— Exercise objective —
Pictures do not belong in the copy; retype the records below exactly.

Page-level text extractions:
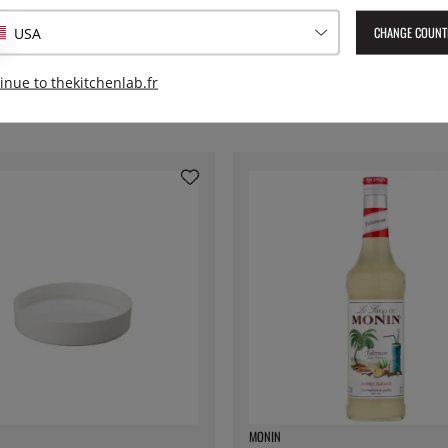
CHANGE COUNT
USA
inue to thekitchenlab.fr
MONIN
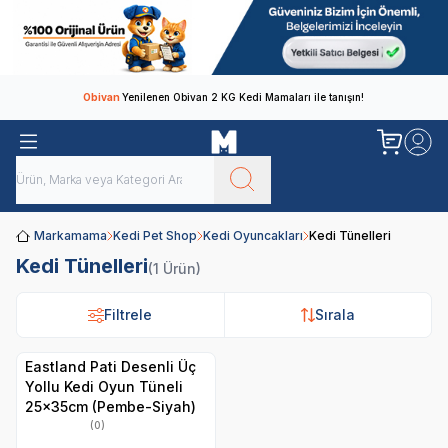
Obivan
Yenilenen Obivan 2 KG Kedi Mamaları ile tanışın!
Markamama
Kedi Pet Shop
Kedi Oyuncakları
Kedi Tünelleri
Kedi Tünelleri
(1 Ürün)
Filtrele
Filtrele
Sırala
Sırala
Eastland Pati Desenli Üç
Yollu Kedi Oyun Tüneli
25x35cm (Pembe-Siyah)
(0)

— Solution for this problem —
CHANGE COUNT
USA
inue to thekitchenlab.fr
MONIN
Obivan
Yenilenen Obivan 2 KG Kedi Mamaları ile tanışın!
Markamama
Kedi Pet Shop
Kedi Oyuncakları
Kedi Tünelleri
Kedi Tünelleri
(1 Ürün)
Filtrele
Filtrele
Sırala
Sırala
Eastland Pati Desenli Üç
Yollu Kedi Oyun Tüneli
25x35cm (Pembe-Siyah)
(0)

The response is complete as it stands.